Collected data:
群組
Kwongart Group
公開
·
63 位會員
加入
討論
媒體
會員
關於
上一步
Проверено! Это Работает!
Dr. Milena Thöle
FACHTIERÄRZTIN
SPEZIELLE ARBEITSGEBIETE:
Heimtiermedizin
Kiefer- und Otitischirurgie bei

...

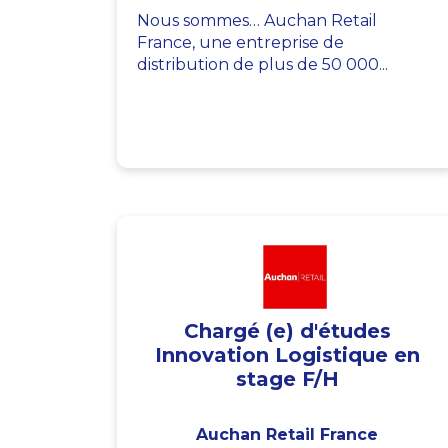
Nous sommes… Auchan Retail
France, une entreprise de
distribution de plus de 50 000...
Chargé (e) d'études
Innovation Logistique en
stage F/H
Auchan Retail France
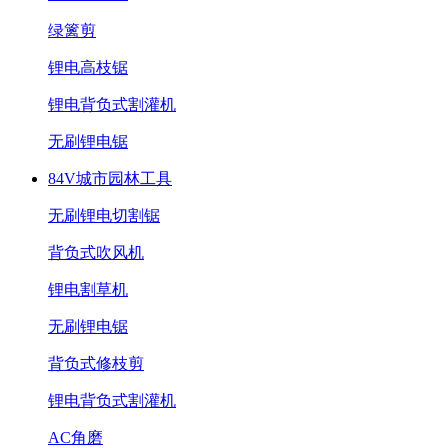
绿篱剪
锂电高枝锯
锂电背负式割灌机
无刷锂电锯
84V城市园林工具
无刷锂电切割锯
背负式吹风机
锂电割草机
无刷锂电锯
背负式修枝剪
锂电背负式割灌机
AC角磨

## YOUR ASSIGNMENT
Looking at the data above, count every line holding the word "Auchan" and state only the count.

## EXERCISE SOLUTION
2